▶ DIRECTIONS FOR THIS TASK:
At the line with "Planinski izlet na Črno prst 19.7.2026", start repeating the data, and continue line by line through the final line, exactly.

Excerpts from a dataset
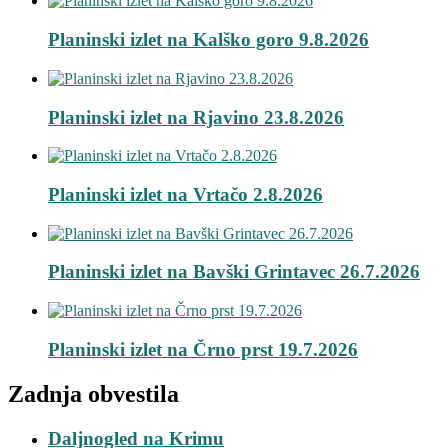
Planinski izlet na Kalško goro 9.8.2026
Planinski izlet na Rjavino 23.8.2026
Planinski izlet na Vrtačo 2.8.2026
Planinski izlet na Bavški Grintavec 26.7.2026
Planinski izlet na Črno prst 19.7.2026
Zadnja obvestila
Daljnogled na Krimu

▶ SOLVED PROBLEM:
Planinski izlet na Črno prst 19.7.2026
Zadnja obvestila
Daljnogled na Krimu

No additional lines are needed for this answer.